The name Ekibastuz translates from the Kazakh as ‘two heads of salt’, yet it’s not salt but coal that this north Kazakhstan town is known for.
It’s famous for being the site of the world’s biggest open-cast coal mine, and there are an estimated 74mn tonnes of coal per square kilometre in the area or a total of 13bn tonnes of coal in total.

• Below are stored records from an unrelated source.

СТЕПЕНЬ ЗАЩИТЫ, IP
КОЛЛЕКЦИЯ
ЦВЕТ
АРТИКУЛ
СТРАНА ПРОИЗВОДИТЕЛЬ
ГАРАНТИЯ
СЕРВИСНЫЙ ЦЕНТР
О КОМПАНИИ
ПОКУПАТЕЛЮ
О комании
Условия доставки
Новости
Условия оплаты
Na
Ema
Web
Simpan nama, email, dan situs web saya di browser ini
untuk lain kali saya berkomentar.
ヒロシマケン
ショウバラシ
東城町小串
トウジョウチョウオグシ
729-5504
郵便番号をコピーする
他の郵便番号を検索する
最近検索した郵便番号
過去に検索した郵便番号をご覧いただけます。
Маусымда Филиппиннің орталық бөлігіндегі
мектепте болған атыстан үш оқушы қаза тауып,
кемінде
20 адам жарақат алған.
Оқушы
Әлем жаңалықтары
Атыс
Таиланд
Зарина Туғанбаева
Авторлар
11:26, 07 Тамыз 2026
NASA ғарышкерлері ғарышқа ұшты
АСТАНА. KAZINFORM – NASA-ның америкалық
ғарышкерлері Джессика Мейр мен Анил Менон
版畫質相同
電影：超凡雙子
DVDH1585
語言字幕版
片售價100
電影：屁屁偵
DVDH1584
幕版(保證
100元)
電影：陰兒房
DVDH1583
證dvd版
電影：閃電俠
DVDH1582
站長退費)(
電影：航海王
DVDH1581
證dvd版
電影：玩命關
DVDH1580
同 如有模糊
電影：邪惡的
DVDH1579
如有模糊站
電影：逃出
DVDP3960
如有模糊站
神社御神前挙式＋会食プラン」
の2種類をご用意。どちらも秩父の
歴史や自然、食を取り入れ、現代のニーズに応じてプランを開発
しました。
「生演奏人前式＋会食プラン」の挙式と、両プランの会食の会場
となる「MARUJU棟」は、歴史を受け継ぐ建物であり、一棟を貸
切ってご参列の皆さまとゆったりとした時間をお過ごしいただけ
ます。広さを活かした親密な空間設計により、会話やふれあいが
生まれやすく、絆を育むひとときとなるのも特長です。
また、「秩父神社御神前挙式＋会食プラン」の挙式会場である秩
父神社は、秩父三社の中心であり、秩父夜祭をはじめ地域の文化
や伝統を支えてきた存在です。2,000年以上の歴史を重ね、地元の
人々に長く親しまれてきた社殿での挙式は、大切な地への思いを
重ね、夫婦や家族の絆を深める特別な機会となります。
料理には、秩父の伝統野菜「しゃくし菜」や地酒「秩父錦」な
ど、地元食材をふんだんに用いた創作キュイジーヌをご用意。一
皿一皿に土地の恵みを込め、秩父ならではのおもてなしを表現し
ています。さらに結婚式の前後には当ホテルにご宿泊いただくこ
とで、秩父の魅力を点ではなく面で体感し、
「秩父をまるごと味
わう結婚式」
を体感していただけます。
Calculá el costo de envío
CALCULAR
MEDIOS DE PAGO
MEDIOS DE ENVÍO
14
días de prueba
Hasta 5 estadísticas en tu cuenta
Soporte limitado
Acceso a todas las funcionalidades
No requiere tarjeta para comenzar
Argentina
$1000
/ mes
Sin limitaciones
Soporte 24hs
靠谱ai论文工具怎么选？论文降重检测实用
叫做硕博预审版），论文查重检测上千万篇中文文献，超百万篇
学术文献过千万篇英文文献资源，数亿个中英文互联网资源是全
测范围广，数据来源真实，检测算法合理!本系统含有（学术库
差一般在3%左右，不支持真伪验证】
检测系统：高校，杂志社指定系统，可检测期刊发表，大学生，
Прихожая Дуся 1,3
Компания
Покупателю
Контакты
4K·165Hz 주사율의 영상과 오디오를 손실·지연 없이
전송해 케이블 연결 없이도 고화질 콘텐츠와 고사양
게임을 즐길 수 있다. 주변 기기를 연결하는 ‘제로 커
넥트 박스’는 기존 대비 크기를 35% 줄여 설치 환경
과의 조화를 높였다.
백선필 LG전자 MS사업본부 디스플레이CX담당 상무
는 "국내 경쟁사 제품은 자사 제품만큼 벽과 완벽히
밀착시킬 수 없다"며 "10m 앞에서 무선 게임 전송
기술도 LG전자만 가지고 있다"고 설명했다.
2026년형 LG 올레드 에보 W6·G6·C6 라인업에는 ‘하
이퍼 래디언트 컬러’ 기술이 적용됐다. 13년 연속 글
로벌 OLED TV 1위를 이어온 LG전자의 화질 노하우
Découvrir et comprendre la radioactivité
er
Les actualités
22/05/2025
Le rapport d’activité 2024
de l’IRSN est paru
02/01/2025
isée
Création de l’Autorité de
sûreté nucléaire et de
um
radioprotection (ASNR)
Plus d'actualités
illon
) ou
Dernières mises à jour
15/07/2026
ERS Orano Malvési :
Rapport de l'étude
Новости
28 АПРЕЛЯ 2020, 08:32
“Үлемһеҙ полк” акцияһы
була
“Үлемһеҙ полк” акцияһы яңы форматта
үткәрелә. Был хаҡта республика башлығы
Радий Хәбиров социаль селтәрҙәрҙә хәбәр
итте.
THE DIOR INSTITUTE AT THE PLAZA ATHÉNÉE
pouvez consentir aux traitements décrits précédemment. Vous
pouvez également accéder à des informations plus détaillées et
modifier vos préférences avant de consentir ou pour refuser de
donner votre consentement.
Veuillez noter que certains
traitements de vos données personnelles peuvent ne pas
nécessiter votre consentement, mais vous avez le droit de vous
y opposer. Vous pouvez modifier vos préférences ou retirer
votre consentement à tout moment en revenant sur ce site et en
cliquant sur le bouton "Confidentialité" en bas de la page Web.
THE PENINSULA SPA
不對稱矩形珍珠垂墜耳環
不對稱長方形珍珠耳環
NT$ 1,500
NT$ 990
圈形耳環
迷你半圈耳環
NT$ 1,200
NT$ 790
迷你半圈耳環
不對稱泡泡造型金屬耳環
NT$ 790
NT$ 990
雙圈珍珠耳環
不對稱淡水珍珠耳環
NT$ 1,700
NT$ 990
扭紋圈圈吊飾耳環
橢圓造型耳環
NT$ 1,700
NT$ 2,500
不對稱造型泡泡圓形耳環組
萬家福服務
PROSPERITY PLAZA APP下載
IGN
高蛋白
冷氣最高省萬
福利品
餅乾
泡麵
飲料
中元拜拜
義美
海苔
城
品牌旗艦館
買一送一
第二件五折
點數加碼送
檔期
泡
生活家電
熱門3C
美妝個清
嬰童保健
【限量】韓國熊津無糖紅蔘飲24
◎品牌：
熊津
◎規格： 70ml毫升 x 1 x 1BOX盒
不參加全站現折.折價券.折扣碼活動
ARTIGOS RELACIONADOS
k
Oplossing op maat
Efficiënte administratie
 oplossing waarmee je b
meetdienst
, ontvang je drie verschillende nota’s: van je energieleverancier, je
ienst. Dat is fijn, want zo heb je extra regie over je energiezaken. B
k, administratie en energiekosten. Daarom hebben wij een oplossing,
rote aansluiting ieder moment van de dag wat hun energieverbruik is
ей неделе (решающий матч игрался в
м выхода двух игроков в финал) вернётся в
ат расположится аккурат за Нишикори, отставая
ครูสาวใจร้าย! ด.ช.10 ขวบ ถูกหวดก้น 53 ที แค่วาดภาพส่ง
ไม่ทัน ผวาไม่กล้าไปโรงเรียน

The coalfield was found in the 19th century by Kosym Pshembayev, a local man employed by Russian merchants to seek out resources in the area. The field was later sold to Scottish engineer and businessman John Leslie Urquhart.
However, mining waned post-revolution, after a messy dispute between Urquhart and the new Soviet government for control of the coal field.

Ekibastuz gulag
A gulag prison camp was set up in Ekibastuz where political prisoners were sent to do hard labour from the 1920s to 1950s. Its most famous prisoner was the Nobel size winning writer Aleksandr Solzhenitsyn. The camp was the inspiration for Solzhenitsyn’s book “One Day in the Life of Ivan Denisovich”.
Another famous exile was Georgiy Malenkov, who briefly led the USSR after the death of Stalin in 1953. After being on the losing side of the ensuing power struggle, Malenkov was sent off to Ekibastuz to manage the local thermal power plant instead.
It wasn’t till the second half of the 20th century that Ekibastuz became the important centre of coal mining it is today. Industrial development started in the 1950s, and by 1955, 1mn tonnes had been produced.
Alongside the vast open cast coal mines, two coal fired power plants were built. This gave Ekibastuz another record: the second plant, GRES-2, has the tallest chimney in the world at just under 420 metres.

Pylons on the steppe
I travelled there by bus from Astana, spending the night before moving on to Pavlodar, and the town was heralded by hundreds of pylons looming out of the steppe. They transport the electricity to other parts of north Kazakhstan, and some are parts of the world’s longest electricity transmission line.
The sun set as the bus trundled east, and I saw little of Ekibastuz in the darkness. But, while the buildings were mostly in darkness, the streets were gaudy with weeks-old New Year decorations.
The next morning, I could see the town was mainly Soviet built, with a smattering of colourful new offices and apartment blocks among the grey concrete. An illuminated sign announced the temperature was -10C.
I’d heard the city was heavily polluted with smoke from the nearby power plants, but the day was clear skied and frosty. Snow had been swept into huge mounds on the wide boulevards of the town centre.

What to see in Ekibastuz
I’d been late arriving because my flight from Almaty to Astana was delayed, and I was heading off for Pavlodar, so I had very little time in Ekibastuz, but there was just time to walk around the town and visit the museum of history and local lore.
This has an interesting display about mining, with a large model of an early mine — disturbing if you image the conditions working in a confined space deep underground. This contrasts with the diorama of the immense Bogatyr mine in a later part of the museum.
A whole section is dedicated to the history of the Ekibastuz gulag, including numerous pictures of Solzhenitsyn. Then there’s a display dedicated to local runner Marat Zhilanbaev, who ran across the Sahara desert in the 1990s.
And reflecting the mix of Muslim and Orthodox people in Ekibastuz’s population since 1998 the town has had the Ekibastuz mosque, considered to be one of the most beautiful in Kazakhstan, as well as the Ekibastuz cathedral completed two years later.